To Ed Dukas's micro-cosmic nostrils, the smell of burned flesh remained unchanged. Nor was his capacity for horror any different. It came after that small, numb pause of doubt of what he had just seen. He heard the lesser Prell and the lesser Barbara shout from beside him. They had not been torn loose from the joining strand—luckily.
At first he thought that the attack had come from someone other than those who had trailed him. But then the drill point moved forward. From behind it stepped several men, wearing the trim vacuum armor of Interworld Security—usually honorable in the past but now sometimes made shaky and corrupt by the doubts within its own ranks and among the people about what, within the realm of human effort, was good or bad.

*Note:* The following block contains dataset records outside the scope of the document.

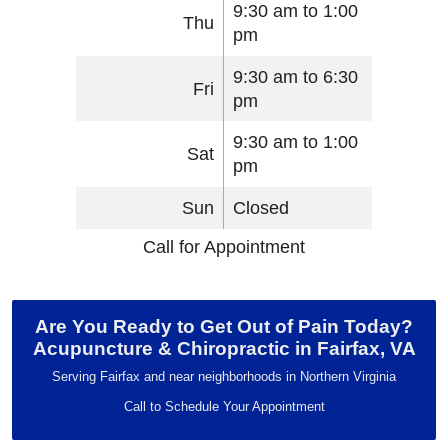
9:30 am to 1:00
Thu
pm
9:30 am to 6:30
Fri
pm
9:30 am to 1:00
Sat
pm
Sun
Closed
Call for Appointment
Are You Ready to Get Out of Pain Today?
Acupuncture & Chiropractic in Fairfax, VA
Serving Fairfax and near neighborhoods in Northern Virginia
Call to Schedule Your Appointment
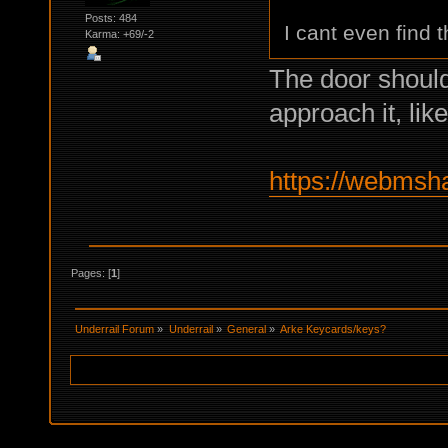
Posts: 484
I cant even find 
Karma: +69/-2
The door should
approach it, li
https://webmsh
Pages: [
1
]
Underrail Forum
»
Underrail
»
General
»
Arke Keycards/keys?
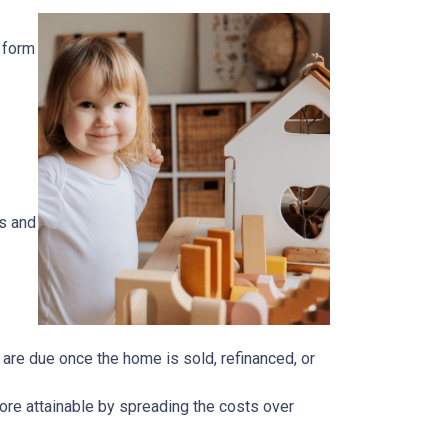
 form
s and
n are due once the home is sold, refinanced, or
ore attainable by spreading the costs over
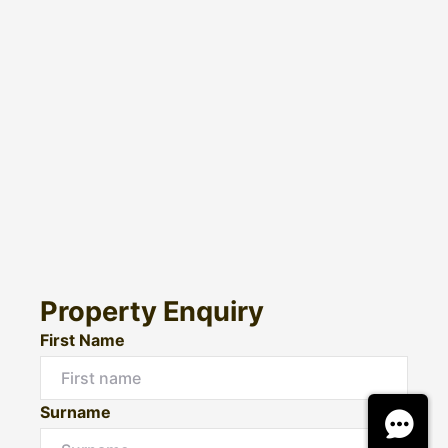
Property Enquiry
First Name
Surname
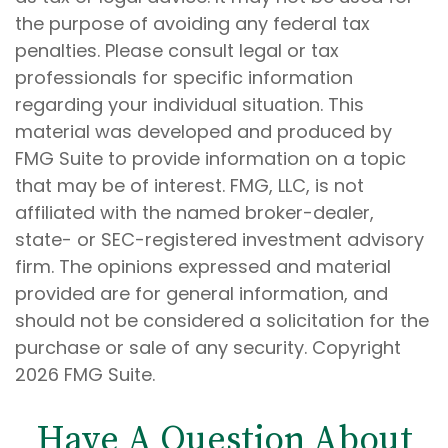
the purpose of avoiding any federal tax
penalties. Please consult legal or tax
professionals for specific information
regarding your individual situation. This
material was developed and produced by
FMG Suite to provide information on a topic
that may be of interest. FMG, LLC, is not
affiliated with the named broker-dealer,
state- or SEC-registered investment advisory
firm. The opinions expressed and material
provided are for general information, and
should not be considered a solicitation for the
purchase or sale of any security. Copyright
2026 FMG Suite.
Have A Question About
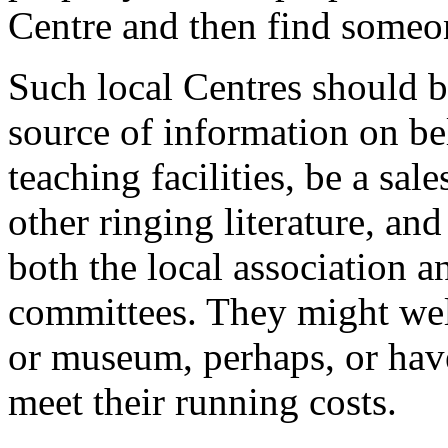
Centre and then find someon
Such local Centres should b
source of information on be
teaching facilities, be a sal
other ringing literature, an
both the local association a
committees. They might well 
or museum, perhaps, or have
meet their running costs.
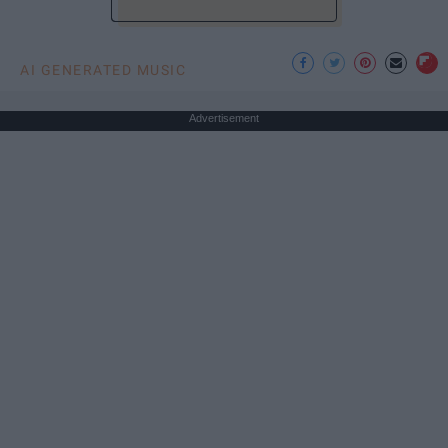
AI GENERATED MUSIC
Advertisement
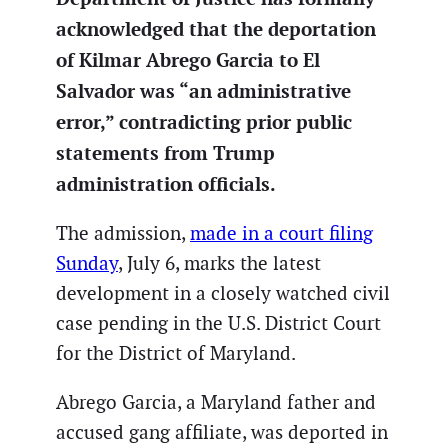
acknowledged that the deportation
of Kilmar Abrego Garcia to El
Salvador was “an administrative
error,” contradicting prior public
statements from Trump
administration officials.
The admission,
made in a court filing
Sunday
, July 6, marks the latest
development in a closely watched civil
case pending in the U.S. District Court
for the District of Maryland.
Abrego Garcia, a Maryland father and
accused gang affiliate, was deported in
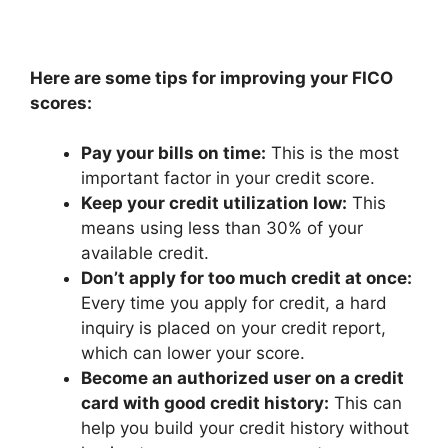
Here are some tips for improving your FICO
scores:
Pay your bills on time:
This is the most
important factor in your credit score.
Keep your credit utilization low:
This
means using less than 30% of your
available credit.
Don’t apply for too much credit at once:
Every time you apply for credit, a hard
inquiry is placed on your credit report,
which can lower your score.
Become an authorized user on a credit
card with good credit history:
This can
help you build your credit history without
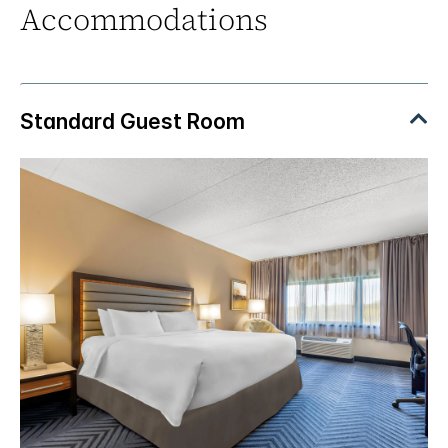
Accommodations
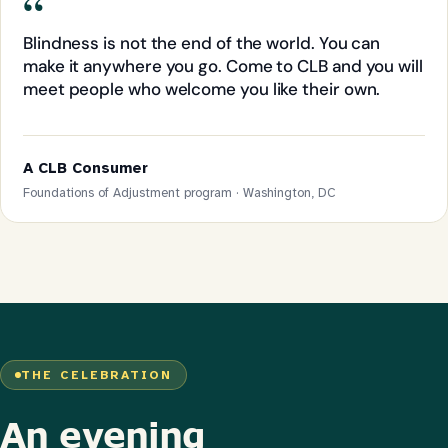
“
Blindness is not the end of the world. You can
make it anywhere you go. Come to CLB and you will
meet people who welcome you like their own.
A CLB Consumer
Foundations of Adjustment program · Washington, DC
THE CELEBRATION
An evening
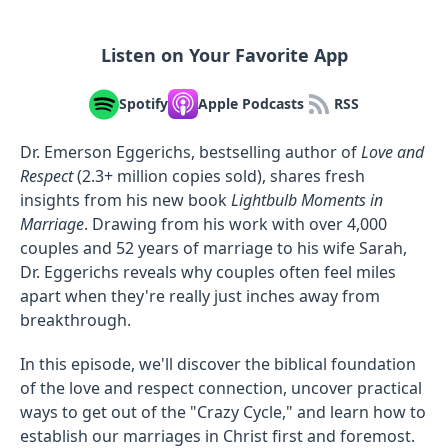
Listen on Your Favorite App
Spotify
Apple Podcasts
RSS
Dr. Emerson Eggerichs, bestselling author of
Love and
Respect
(2.3+ million copies sold), shares fresh
insights from his new book
Lightbulb Moments in
Marriage
. Drawing from his work with over 4,000
couples and 52 years of marriage to his wife Sarah,
Dr. Eggerichs reveals why couples often feel miles
apart when they're really just inches away from
breakthrough.
In this episode, we'll discover the biblical foundation
of the love and respect connection, uncover practical
ways to get out of the "Crazy Cycle," and learn how to
establish our marriages in Christ first and foremost.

The group had a leader. Ed and his companions drifted idly in the air, near the man's shoulders, but his helmeted head still loomed in the sky of their present world. Old personality hints were hard to translate from such magnitudes; but the cocky briskness and triumph showed. There were rumblings and quakings of speech. Ed began to recognize repeated patterns in the rattle of it. Centuries ago, the deaf had had a way to "hear"—by sense of touch. And by feeling the heavy vibration, Ed knew that he was "hearing" syllables too heavy for his present auditory organs to detect as such: "... Prell's lab ... Dukas led us...."
Ed could still understand only scattered scraps; but the skill was coming—now, with his body, he felt the stinging discord which must have been a harsh laugh.

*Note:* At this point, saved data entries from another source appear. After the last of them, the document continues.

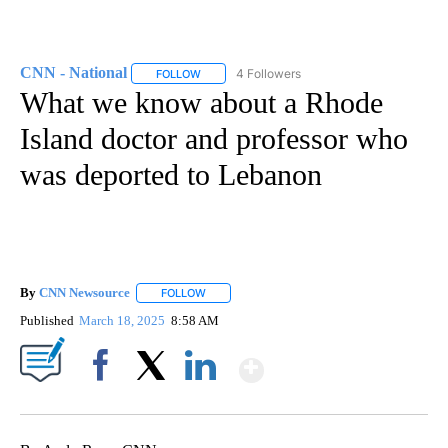
CNN - National
4 Followers
FOLLOW
FOLLOW "CNN - NATIONAL" TO RECEIVE NOTI
What we know about a Rhode
Island doctor and professor who
was deported to Lebanon
By
CNN Newsource
FOLLOW
FOLLOW "" TO RECEIVE NOTIFICATIONS ABOU
Published
March 18, 2025
8:58 AM
Show More
Facebook
X
LinkedIn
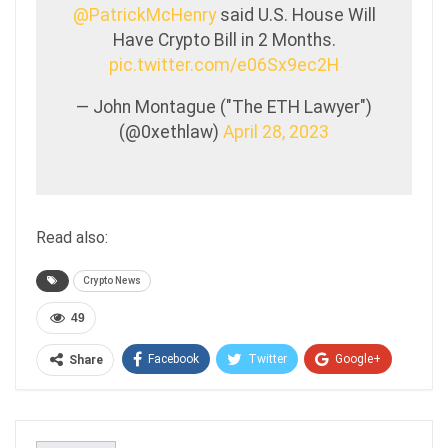
@PatrickMcHenry
said U.S. House Will
Have Crypto Bill in 2 Months.
pic.twitter.com/e06Sx9ec2H
— John Montague ("The ETH Lawyer")
(@0xethlaw)
April 28, 2023
Read also:
Crypto News
49
Facebook
Twitter
Google+
Share
ReddIt
WhatsApp
Pinterest
Email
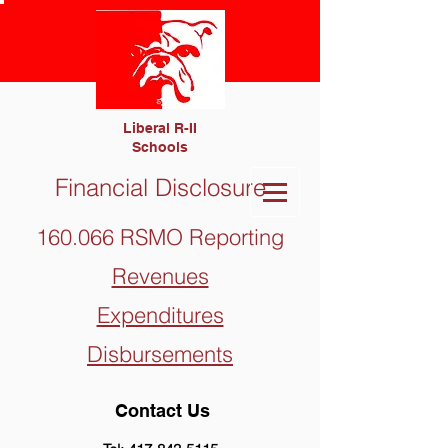
Liberal R-II
Schools
Financial Disclosure
160.066 RSMO Reporting
Revenues
Expenditures
Disbursements
Contact Us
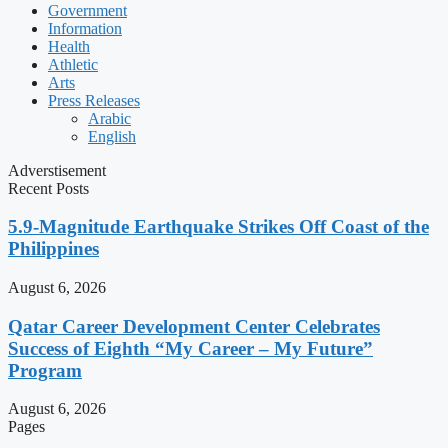
Government
Information
Health
Athletic
Arts
Press Releases
Arabic
English
Adverstisement
Recent Posts
5.9-Magnitude Earthquake Strikes Off Coast of the
Philippines
August 6, 2026
Qatar Career Development Center Celebrates
Success of Eighth “My Career – My Future”
Program
August 6, 2026
Pages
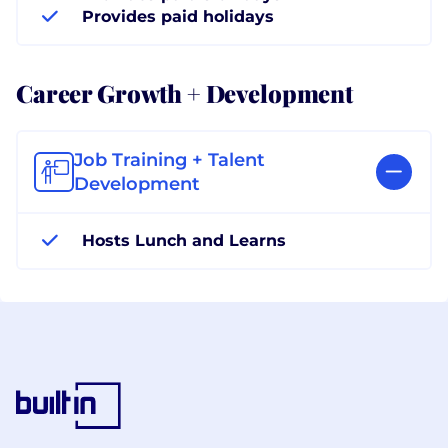
Provides paid holidays
Career Growth + Development
Job Training + Talent
Development
Hosts Lunch and Learns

Now a gust of wind from a vast swinging arm lifted the strand of floss and the three who were tied to it upward. Beyond the view window of the helmet, Ed saw the tremendous face—rolling plains and hills, pitted with pores and hair follicles, and scaled with skin, beneath which the individual living cells were easily visible, the latter mysteriously haloed around the edges with a faint luminosity. The mouth was a long, rilled valley, crescented into a hard grin. The nose was a crag. The eyes were concave lakes set in rough country and islanded with iris and pupil.
"You know him, don't you, Eddie?" Barbara said.
Size did not hide the bullish quality or the gimlet stare. Rather, it emphasized an ugliness of character.
"Of course," Ed answered. "Carter Loman, who was with Chief Bronson and who spoke to us before we left. An unidentified official with whom we made the deal to come here. Nice guy. Feels that he can be the whole of the law out here in the remote Martian desert."
Again Loman addressed his henchmen. Ed was getting better at understanding the vibrating words: "We'll clear everything out for shipment back home. I've got to study this equipment! But before we even open a door we'll sterilize everything with a four per cent neutron stream. That'll kill even that damned vitaplasm! Fascinating, devilish stuff! Too bad, in a way, to erase it here—because I think I know what's still around, and I'd like to see. But we can't take the risk. A snake I might give a chance, but not a robot or robot-lover!"
Loman paused, then spoke again, turning his head this way and that, directing his words toward the invisible: "Prell, you're dead, but are you still somehow here? What can't happen in the crazy age you helped create? On Earth we psyched your nephew. Don't think I didn't guess what you were doing. Now we've taken your carcass into the other room to psych your dead brain. In a few minutes we'll know. There'll be ways to stop your kind of folly!"